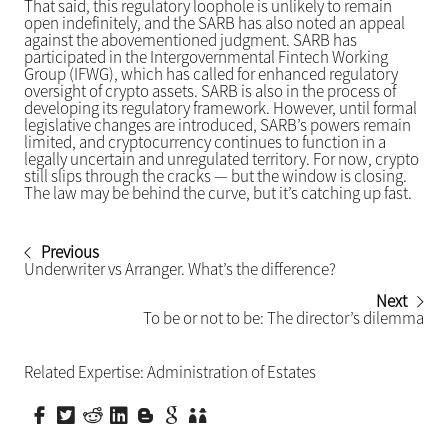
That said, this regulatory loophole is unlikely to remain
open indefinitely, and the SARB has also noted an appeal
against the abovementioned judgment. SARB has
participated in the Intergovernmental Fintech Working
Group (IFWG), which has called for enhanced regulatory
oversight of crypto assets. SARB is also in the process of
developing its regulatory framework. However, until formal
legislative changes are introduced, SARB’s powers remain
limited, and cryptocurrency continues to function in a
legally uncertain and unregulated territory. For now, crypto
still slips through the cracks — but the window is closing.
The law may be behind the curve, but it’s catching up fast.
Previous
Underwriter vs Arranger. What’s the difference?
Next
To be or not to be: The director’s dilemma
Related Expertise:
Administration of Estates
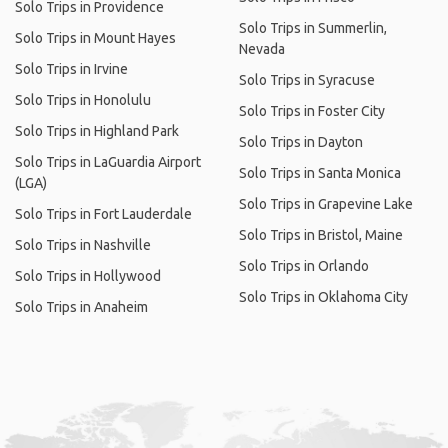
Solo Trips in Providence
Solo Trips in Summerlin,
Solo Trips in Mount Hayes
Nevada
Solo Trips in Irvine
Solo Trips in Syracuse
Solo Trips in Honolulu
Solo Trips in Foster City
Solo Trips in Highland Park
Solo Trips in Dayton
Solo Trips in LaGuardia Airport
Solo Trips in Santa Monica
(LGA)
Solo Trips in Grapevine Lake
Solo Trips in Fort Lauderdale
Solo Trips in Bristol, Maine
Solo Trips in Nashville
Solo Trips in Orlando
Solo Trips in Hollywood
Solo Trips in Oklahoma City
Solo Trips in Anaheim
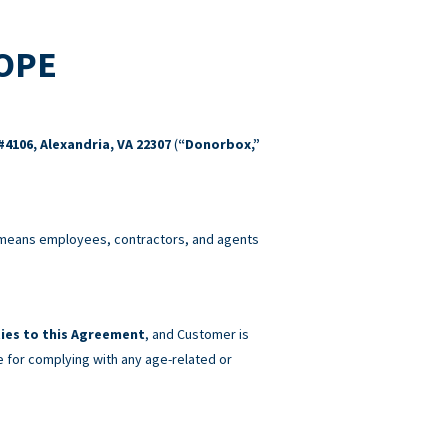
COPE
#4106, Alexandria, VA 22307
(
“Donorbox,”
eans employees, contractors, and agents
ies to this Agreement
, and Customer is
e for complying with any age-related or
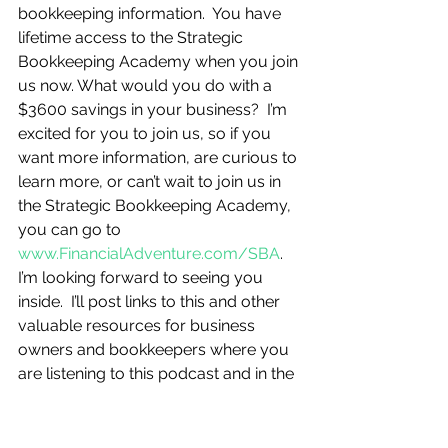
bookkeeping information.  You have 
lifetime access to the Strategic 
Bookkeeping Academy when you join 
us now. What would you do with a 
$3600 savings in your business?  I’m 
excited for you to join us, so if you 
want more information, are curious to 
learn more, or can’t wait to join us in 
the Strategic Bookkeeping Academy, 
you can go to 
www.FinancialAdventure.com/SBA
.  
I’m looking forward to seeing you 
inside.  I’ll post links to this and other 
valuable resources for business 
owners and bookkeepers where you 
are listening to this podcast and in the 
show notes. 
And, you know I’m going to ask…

####################

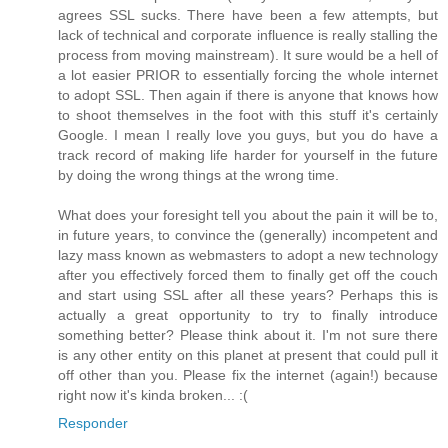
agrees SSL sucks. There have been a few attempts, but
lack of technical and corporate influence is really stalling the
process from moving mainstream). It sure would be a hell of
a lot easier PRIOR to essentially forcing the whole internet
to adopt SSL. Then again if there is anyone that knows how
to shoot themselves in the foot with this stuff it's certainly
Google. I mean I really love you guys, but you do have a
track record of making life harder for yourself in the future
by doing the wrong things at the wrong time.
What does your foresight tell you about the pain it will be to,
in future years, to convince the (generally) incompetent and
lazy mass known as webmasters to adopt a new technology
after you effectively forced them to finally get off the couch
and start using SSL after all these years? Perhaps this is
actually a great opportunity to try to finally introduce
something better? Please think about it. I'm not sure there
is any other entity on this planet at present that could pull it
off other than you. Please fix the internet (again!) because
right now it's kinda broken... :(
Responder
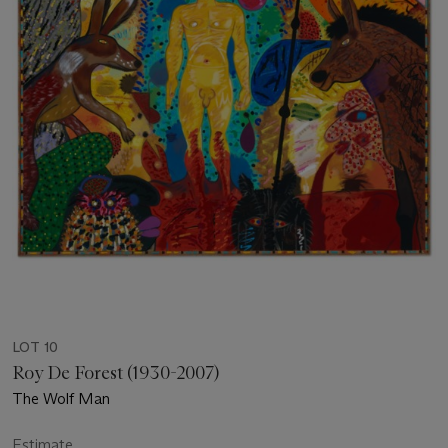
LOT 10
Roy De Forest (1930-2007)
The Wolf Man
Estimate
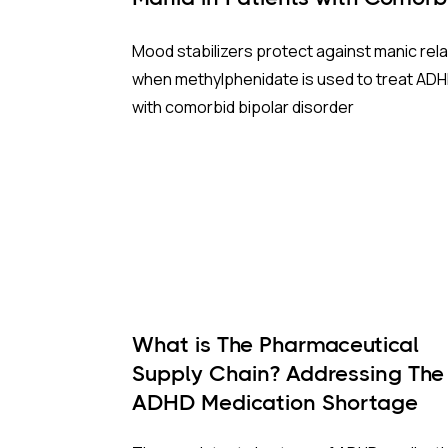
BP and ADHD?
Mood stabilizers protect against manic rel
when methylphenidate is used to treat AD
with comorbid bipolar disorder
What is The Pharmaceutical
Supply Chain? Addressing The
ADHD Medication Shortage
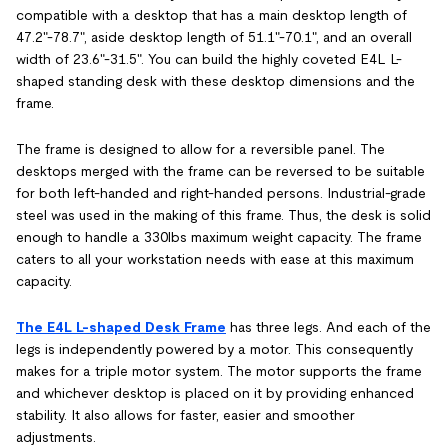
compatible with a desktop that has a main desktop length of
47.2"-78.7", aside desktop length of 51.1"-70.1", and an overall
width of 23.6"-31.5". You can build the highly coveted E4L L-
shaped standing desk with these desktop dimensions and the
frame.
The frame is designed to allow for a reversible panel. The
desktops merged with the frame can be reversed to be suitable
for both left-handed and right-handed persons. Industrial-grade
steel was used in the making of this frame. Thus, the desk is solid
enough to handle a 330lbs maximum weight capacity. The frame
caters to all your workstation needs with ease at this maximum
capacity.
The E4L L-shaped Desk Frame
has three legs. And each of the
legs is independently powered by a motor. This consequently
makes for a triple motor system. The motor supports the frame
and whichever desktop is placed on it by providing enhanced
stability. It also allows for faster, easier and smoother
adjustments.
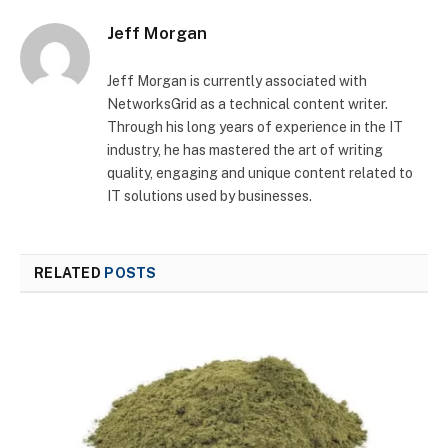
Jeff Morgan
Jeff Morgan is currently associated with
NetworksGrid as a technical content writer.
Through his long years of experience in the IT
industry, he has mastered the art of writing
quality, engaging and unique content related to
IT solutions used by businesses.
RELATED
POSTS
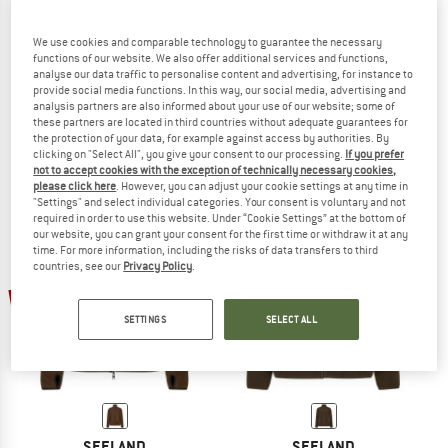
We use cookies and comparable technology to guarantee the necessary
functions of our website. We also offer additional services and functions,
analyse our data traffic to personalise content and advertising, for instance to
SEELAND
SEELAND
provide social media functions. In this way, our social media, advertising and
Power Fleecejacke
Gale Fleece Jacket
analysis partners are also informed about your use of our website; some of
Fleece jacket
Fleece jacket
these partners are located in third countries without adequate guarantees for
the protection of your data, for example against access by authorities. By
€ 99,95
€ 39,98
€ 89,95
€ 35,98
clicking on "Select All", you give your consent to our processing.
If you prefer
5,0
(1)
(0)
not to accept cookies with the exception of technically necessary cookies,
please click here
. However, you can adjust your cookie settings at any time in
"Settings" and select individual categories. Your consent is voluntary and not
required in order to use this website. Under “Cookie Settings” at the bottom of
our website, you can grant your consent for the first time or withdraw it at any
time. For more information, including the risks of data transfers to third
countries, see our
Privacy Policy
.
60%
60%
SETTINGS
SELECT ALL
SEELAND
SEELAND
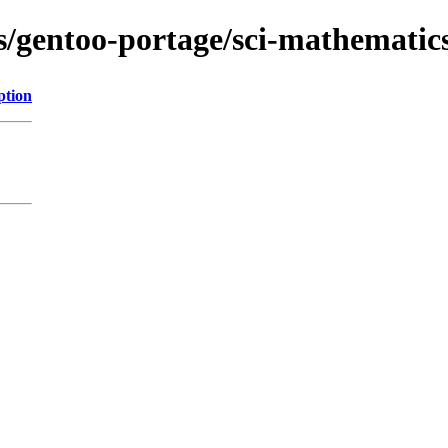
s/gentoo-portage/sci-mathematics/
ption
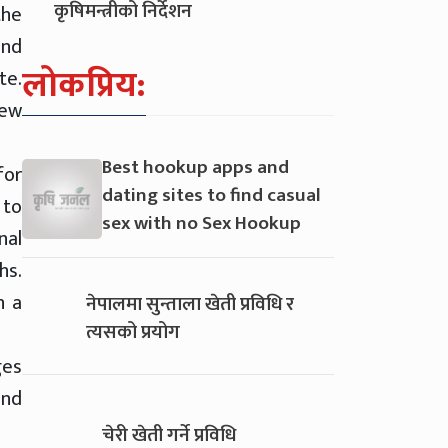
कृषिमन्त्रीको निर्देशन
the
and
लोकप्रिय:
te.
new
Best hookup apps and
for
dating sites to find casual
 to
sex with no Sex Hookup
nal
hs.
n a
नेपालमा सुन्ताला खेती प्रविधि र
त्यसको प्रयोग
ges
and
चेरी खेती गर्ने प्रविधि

####################

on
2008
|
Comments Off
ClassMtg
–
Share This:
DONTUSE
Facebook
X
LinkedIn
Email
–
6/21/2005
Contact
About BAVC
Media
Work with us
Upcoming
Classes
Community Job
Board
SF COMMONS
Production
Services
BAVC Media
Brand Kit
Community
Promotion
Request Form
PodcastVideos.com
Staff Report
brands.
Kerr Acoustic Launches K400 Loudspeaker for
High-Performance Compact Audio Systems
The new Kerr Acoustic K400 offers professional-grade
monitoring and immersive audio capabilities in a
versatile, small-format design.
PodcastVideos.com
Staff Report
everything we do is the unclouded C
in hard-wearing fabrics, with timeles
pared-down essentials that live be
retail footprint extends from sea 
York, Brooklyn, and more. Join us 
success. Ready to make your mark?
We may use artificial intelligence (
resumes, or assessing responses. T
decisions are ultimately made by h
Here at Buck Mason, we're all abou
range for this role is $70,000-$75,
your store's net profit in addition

####################

» What is being asked:
From the records above, write out exactly the lines that begin at the line with "Solo Trips in Fort Lauderdale" and end at the line with "And, you know I’m going to ask…". Pictures must not appear in the output.

» Written answer:
Solo Trips in Fort Lauderdale
Solo Trips in Bristol, Maine
Solo Trips in Nashville
Solo Trips in Orlando
Solo Trips in Hollywood
Solo Trips in Oklahoma City
Solo Trips in Anaheim
COPE
#4106, Alexandria, VA 22307
(
“Donorbox,”
eans employees, contractors, and agents
ies to this Agreement
, and Customer is
e for complying with any age-related or
bookkeeping information.  You have 
lifetime access to the Strategic 
Bookkeeping Academy when you join 
us now. What would you do with a 
$3600 savings in your business?  I’m 
excited for you to join us, so if you 
want more information, are curious to 
learn more, or can’t wait to join us in 
the Strategic Bookkeeping Academy, 
you can go to 
www.FinancialAdventure.com/SBA
.  
I’m looking forward to seeing you 
inside.  I’ll post links to this and other 
valuable resources for business 
owners and bookkeepers where you 
are listening to this podcast and in the 
show notes. 
And, you know I’m going to ask…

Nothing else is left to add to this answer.